Rolling Your Own Newsroom

Financial professionals by their very nature are news junkies. I’ve always enjoyed building my own quick tools to parse information and share it with my co-workers, friends, and family. When I was at Bear Stearns I built a few subject-related iGoogle tabs and shared them with clients or co-workers. I looked at these tools as the poor man’s version of Bloomberg, since you could cobble together Yahoo or Google finance data with news feeds to make a focused custom page.

Recently my friends and family were asking me how to keep track of the “Wall Street Crisis.” I gave them sites and feeds–but they kept asking me for what I was reading. I spend a considerable amount of time reading, watching, and listening to news all day long. I email, Twitter, and forward links and stories throughout the day. So in essence, I am my own news editor. I enjoy tools like Snackr (thanks Marshall) which allows me to have a real time ticker-like interface for my feeds, and digg the giant social news filter. But one of the key tools I love to use is Google’s Reader.

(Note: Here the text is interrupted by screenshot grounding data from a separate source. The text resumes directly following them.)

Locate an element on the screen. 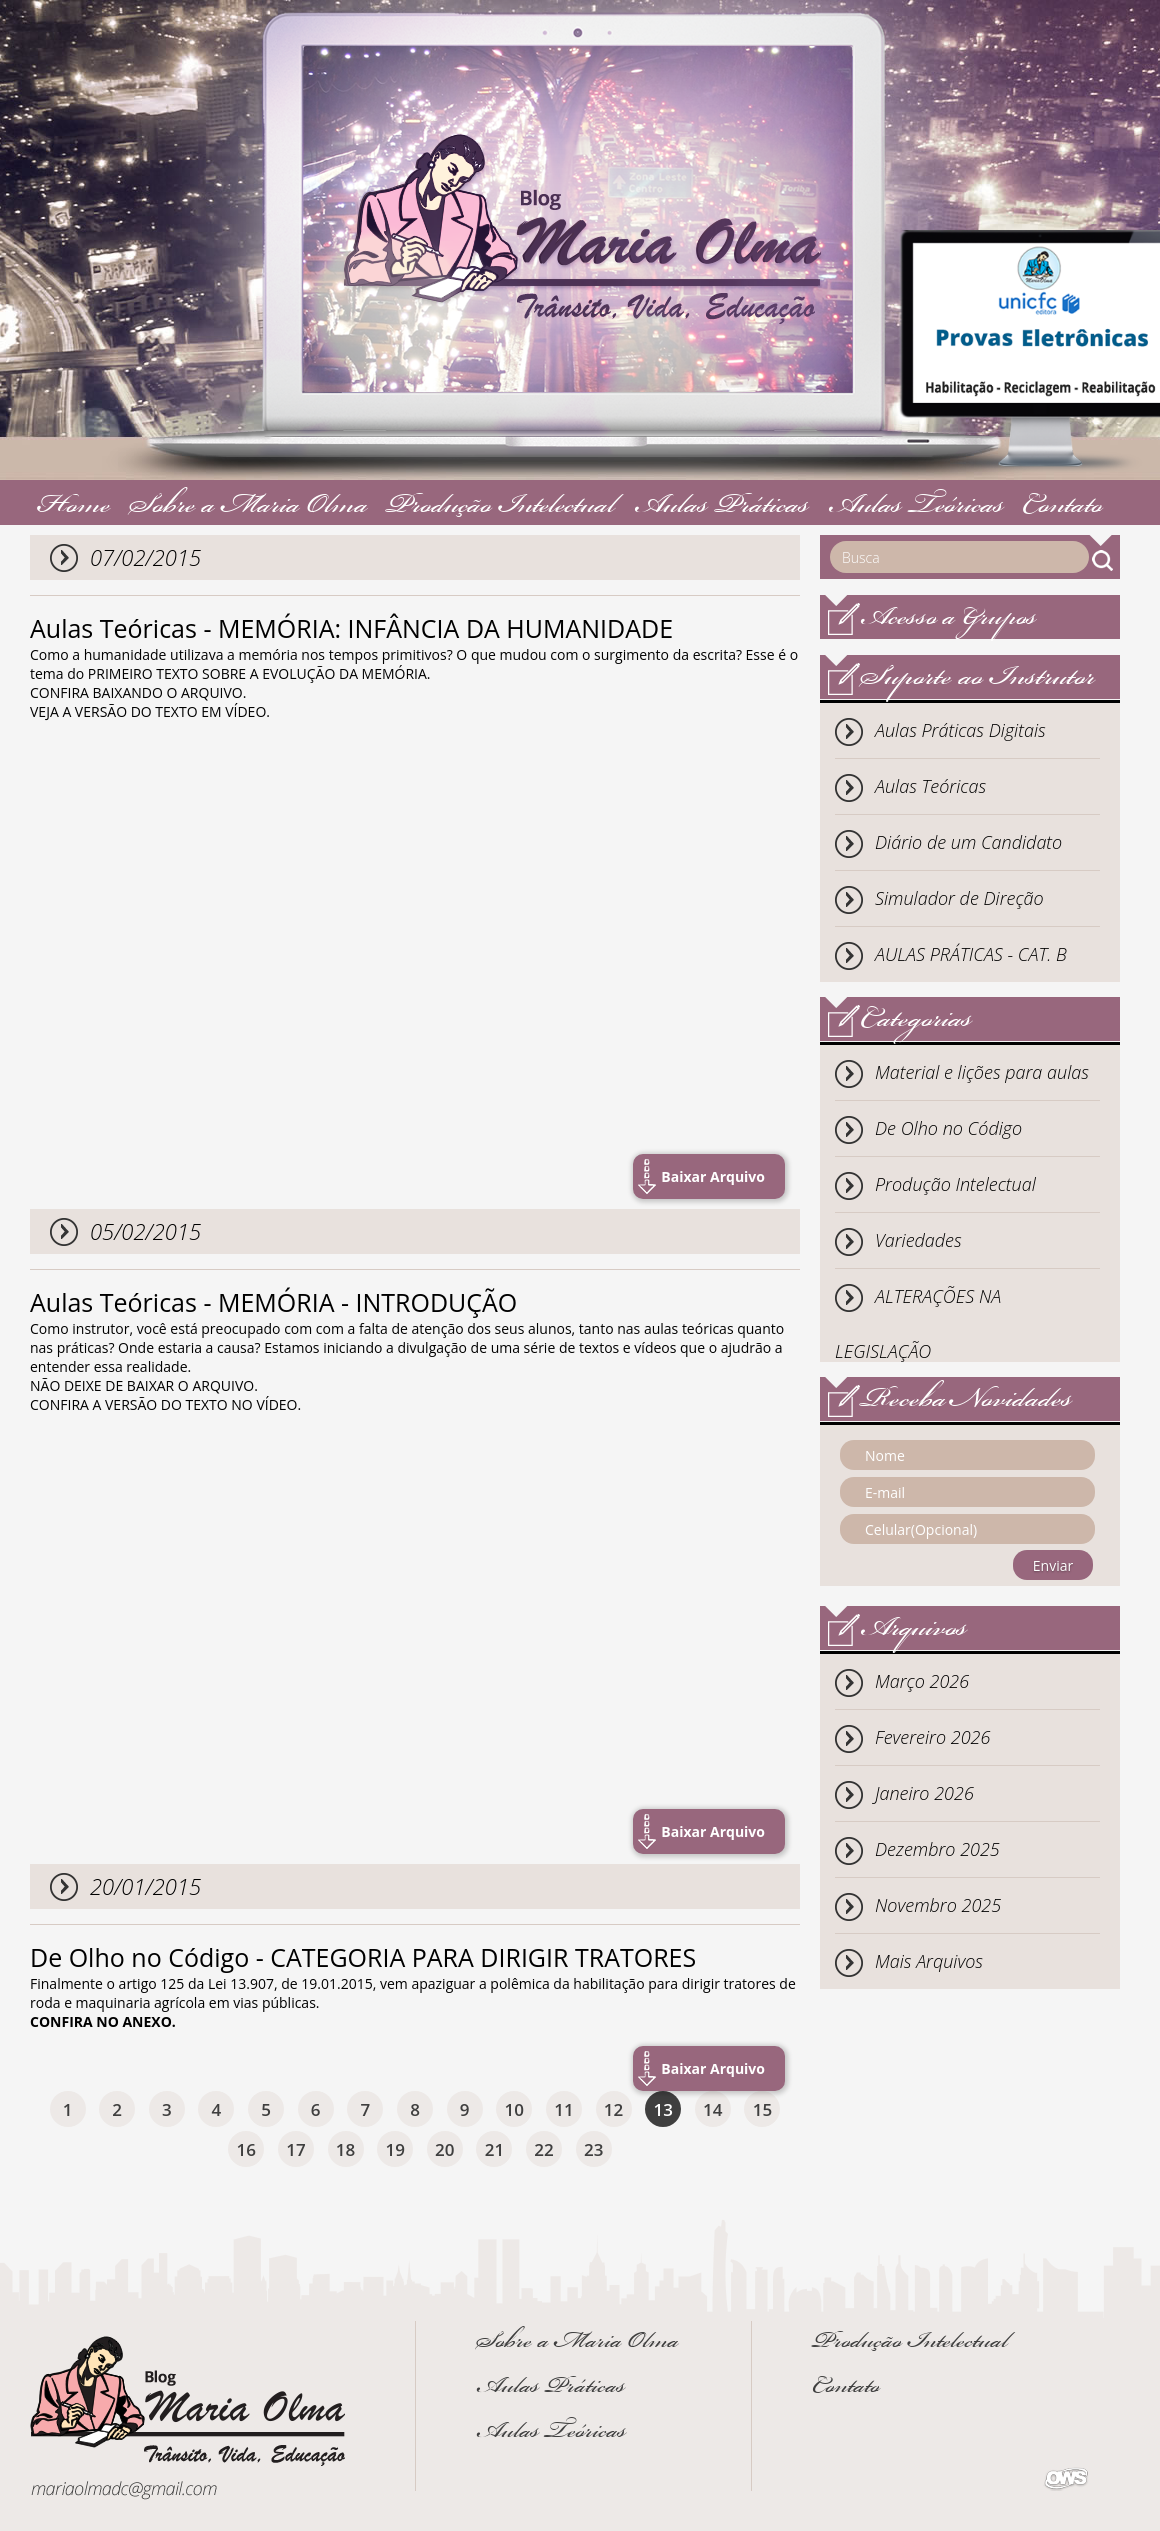 The image size is (1160, 2531). Aulas Teóricas is located at coordinates (916, 507).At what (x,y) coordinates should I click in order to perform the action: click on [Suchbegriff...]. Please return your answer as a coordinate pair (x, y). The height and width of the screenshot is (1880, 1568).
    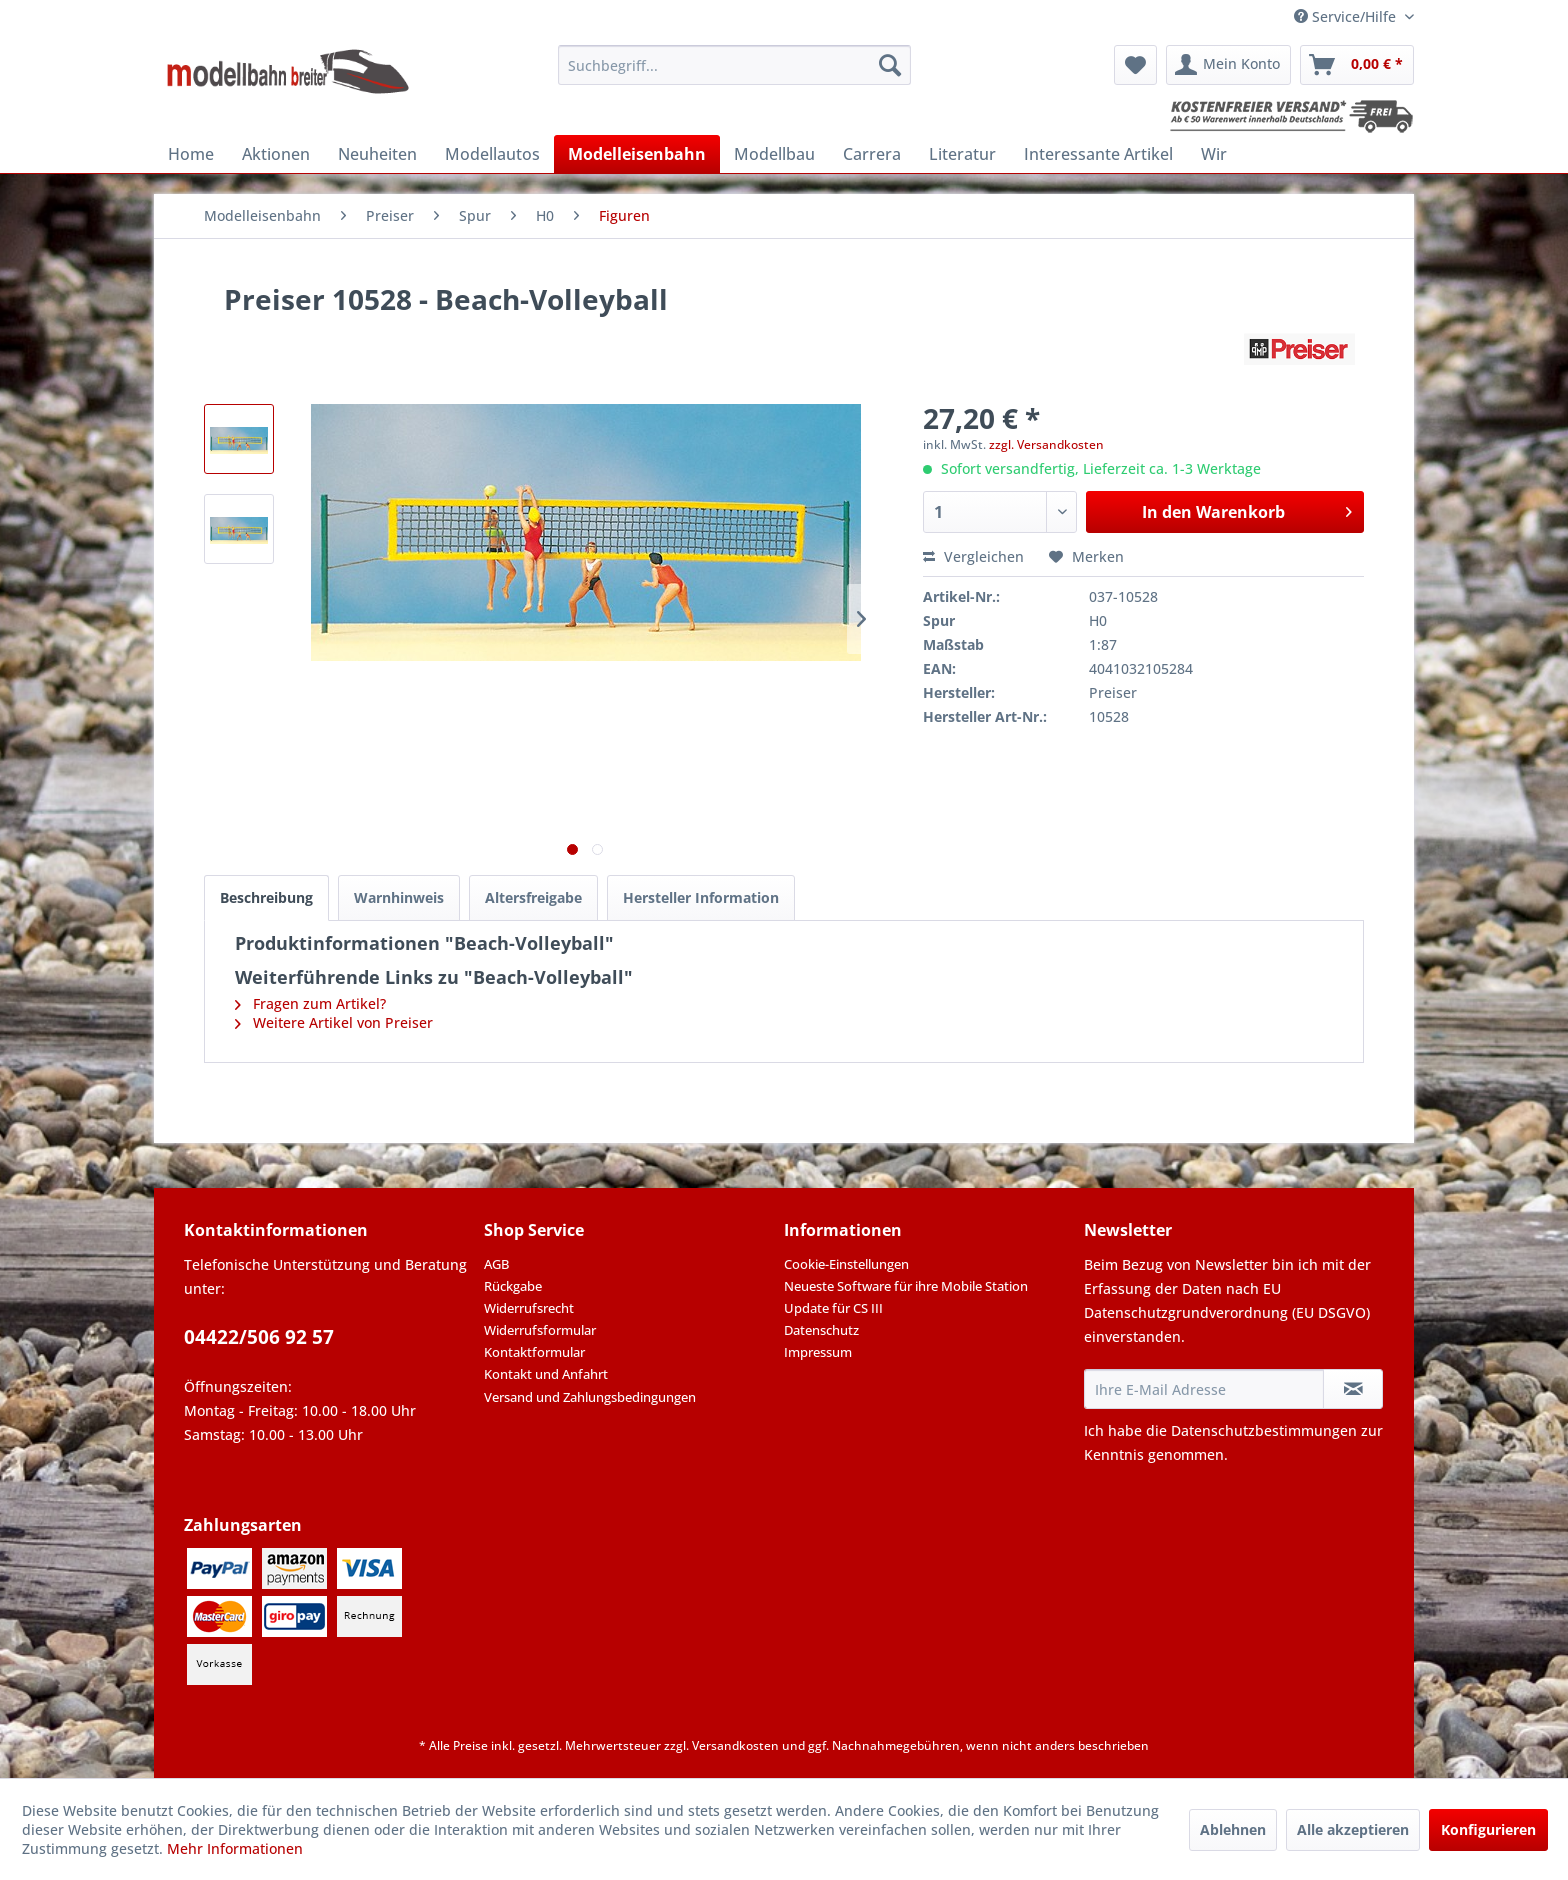
    Looking at the image, I should click on (734, 65).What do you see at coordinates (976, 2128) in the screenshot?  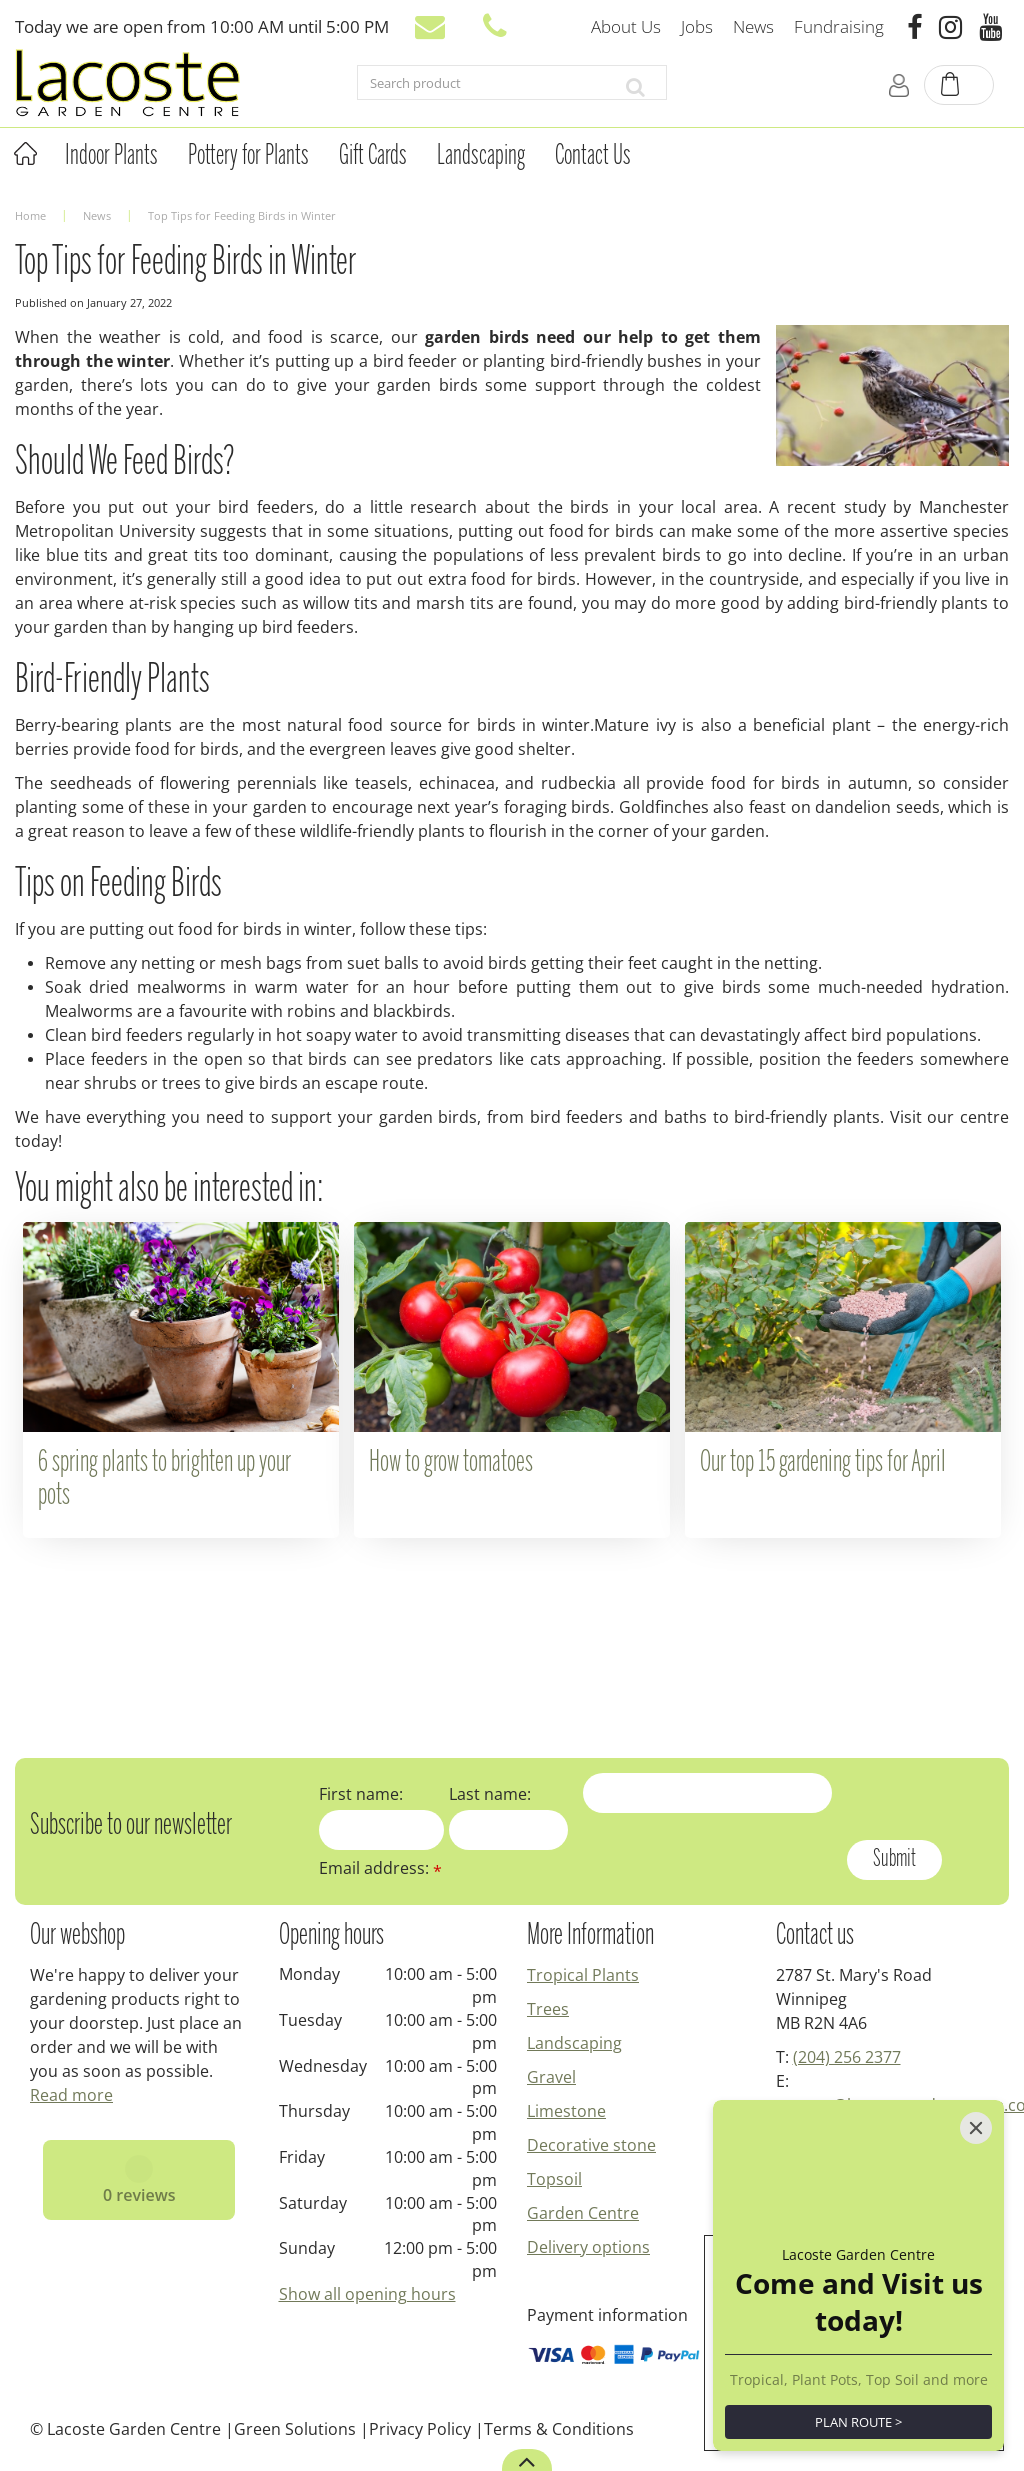 I see `[Close]` at bounding box center [976, 2128].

What I like about Google’s Reader is the ability to tag items and then turn those tags into feeds for friends or inputs to other applications, like Yahoo Pipes. As I started playing with tags and feeds, I realized that you could create a real useful and simple version of a personal Newsroom. So I built a basic page of headline stories (think Drudgereport) using some Typepad RSS widgets. It took me about 2 hours to get the whole thing functioning through my existing Typepad site. It’s basic and gives me 80% of the functionality that I wanted.

I created five categories that are important to me and my audience: Technology, Finance & Economics, Politics, Crisis of the Moment, and Weird Wild Stuff. As I read throughout the day, I hand tag all the items that I think are interesting. The feeds automatically update through my tagging and with a small bit of delay they appear on the page.

The key is that all of the items that make it to the page have been reviewed and selected by me. So I am cultivating these stories and sources for my audience instead of having automated keyword tagging populate a feed. The process of reading and tagging is quite scalable (cruising through 1000’s of items is pretty painless). Ultimately it allows me to have a place in which my current hot topics are available for my friends. And as a bonus, if my friends use newsreaders they can subscribe to my five topic feeds (I use feedburner to manage the process)

You can check out my mini-news room.

If you are a small organization or group, this is an ideal way to keep track of topics. The cost is low, it is very simple to do and a snap to manage. Google Reader has other features for sharing and annotating links that you could use as well.